3. Install Intel Extension for Tensorflow

Quantizing the model on Intel GPU

Intel Extension for Tensorflow is mandatory to be installed for quantizing the model on Intel GPUs.

pip install --upgrade intel-extension-for-tensorflow[gpu]

For any more details, please follow the procedure in install-gpu-drivers

Quantizing the model on Intel CPU(Experimental)

Intel Extension for Tensorflow for Intel CPUs is experimental currently. It's not mandatory for quantizing the model on Intel CPUs.

pip install --upgrade intel-extension-for-tensorflow[cpu]

4. Prepare Dataset & Pretrained model

wget https://storage.googleapis.com/intel-optimized-tensorflow/models/v2_2_0/transformer-lt-official-fp32-inference.tar.gz
tar -zxvf transformer-lt-official-fp32-inference.tar.gz
cd transformer-lt-official-fp32-inference
tar -zxvf transformer_lt_official_fp32_pretrained_model.tar.gz

Dataset is in data folder, pretrained model is in graph folder.

Automatic dataset & model download

Run the prepare_dataset_model.sh script located in examples/tensorflow/nlp/transformer_lt/quantization/ptq.

cd examples/tensorflow/nlp/transformer_lt/quantization/ptq
bash prepare_dataset_model.sh

Run Command

python main.py --input_graph=/path/to/fp32_graphdef.pb --inputs_file=/path/to/newstest2014.en --reference_file=/path/to/newstest2014.de --vocab_file=/path/to/vocab.txt --config=./transformer_lt.yaml --tune

Details of enabling Intel® Neural Compressor on transformer-lt for Tensorflow.

This is a tutorial of how to enable transformer-lt model with Intel® Neural Compressor.

User Code Analysis

  1. User specifies fp32 model, calibration dataset q_dataloader, evaluation dataset eval_dataloader and metric in tuning.metric field of model-specific yaml config file.

  2. User specifies fp32 model, calibration dataset q_dataloader and a custom eval_func which encapsulates the evaluation dataset and metric by itself.

For transformer-lt, we applied the latter one because we don't have dataset and metric for transformer-lt.

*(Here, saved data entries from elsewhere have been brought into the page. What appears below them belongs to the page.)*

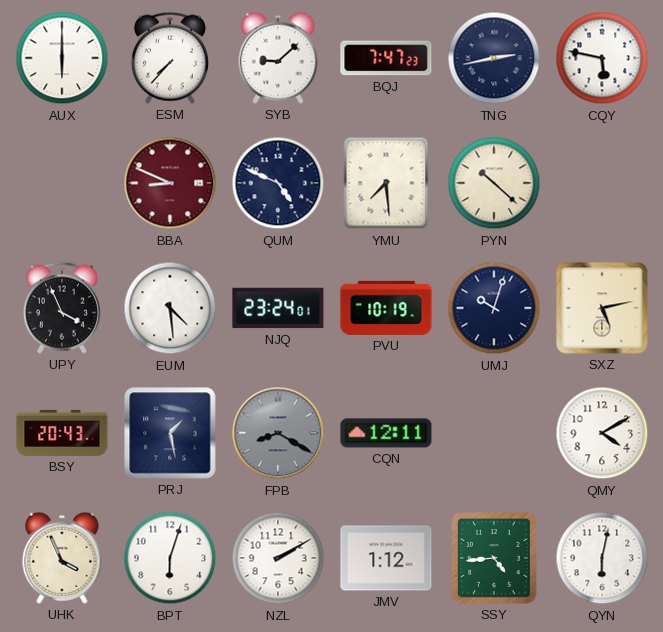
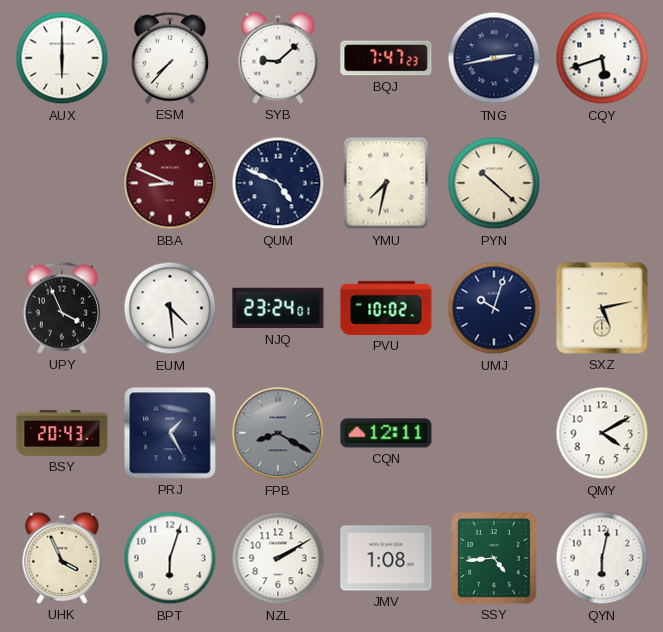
CQY: 5:47 -> 5:42
YMU: 7:29 -> 7:32
PVU: 10:19 -> 10:02
PRJ: 1:28 -> 1:25
JMV: 1:12 -> 1:08
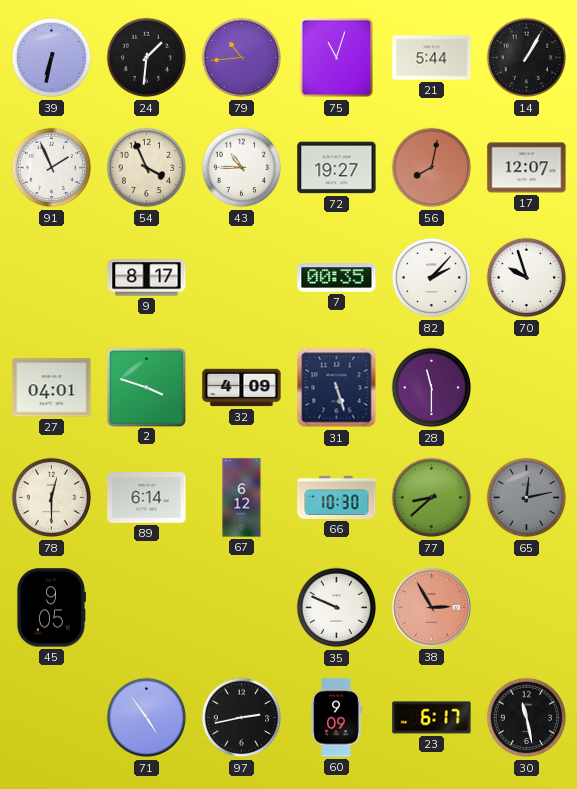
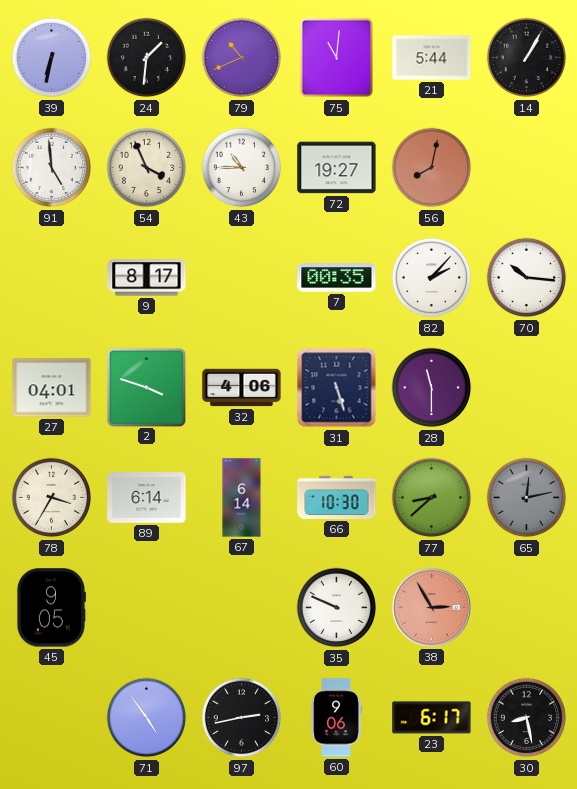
79: 10:44 -> 10:41
75: 11:03 -> 11:01
91: 1:56 -> 4:59
17: 12:07 -> none
70: 9:57 -> 10:16
32: 4:09 -> 4:06
78: 12:30 -> 3:35
67: 6:12 -> 6:14
60: 9:09 -> 9:06
30: 11:28 -> 8:28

The task is to implement the q_dataloader and eval_func.

q_dataloader Part Adaption

Below dataset class uses getitem to provide the model with input.

class Dataset(object):
    def __init__(self, *args):
        # initialize dataset related info here
        ...

    def __getitem__(self, index):
        data = self.batch[index]
        label = self.ref_lines[index]
        return data[0], label

    def __len__(self):
        return len(self.batch)

Evaluation Part Adaption

We evaluate the model with BLEU score, its source: https://github.com/tensorflow/tensor2tensor/blob/master/tensor2tensor/utils/bleu_hook.py

Write Yaml config file

In examples directory, there is a transformer_lt.yaml for tuning the model on Intel CPUs. The 'framework' in the yaml is set to 'tensorflow'. If running this example on Intel GPUs, the 'framework' should be set to 'tensorflow_itex' and the device in yaml file should be set to 'gpu'. The transformer_lt_itex.yaml is prepared for the GPU case. We could remove most of items and only keep mandatory item for tuning. We also implement a calibration dataloader and have evaluation field for creation of evaluation function at internal neural_compressor.

model:
  name: transformer_lt
  framework: tensorflow
  inputs: input_tensor
  outputs: model/Transformer/strided_slice_19

device: cpu                                          # optional. default value is cpu, other value is gpu.

quantization:
  calibration:
    sampling_size: 500
  model_wise:
    weight:
      granularity: per_channel

tuning:
  accuracy_criterion:
    relative: 0.01
  exit_policy:
    timeout: 0
    max_trials: 100
  random_seed: 9527

Here we set the input tensor and output tensors name into inputs and outputs field. In this case we calibrate and quantize the model, and use our calibration dataloader initialized from a 'Dataset' object.

Code update

After prepare step is done, we add tune code to generate quantized model.

    from neural_compressor.experimental import Quantization
    from neural_compressor.adaptor.tf_utils.util import write_graph
    quantizer = Quantization(FLAGS.config)
    ds = Dataset(FLAGS.inputs_file, FLAGS.reference_file, FLAGS.vocab_file)
    quantizer.calib_dataloader = common.DataLoader(ds, collate_fn=collate_fn, batch_size=FLAGS.batch_size)
    quantizer.model = common.Model(graph)
    quantizer.eval_func = eval_func
    q_model = quantizer.fit()
    q_model.save(FLAGS.output_model)

The Intel® Neural Compressor quantizer.fit() function will return a best quantized model under time constraint.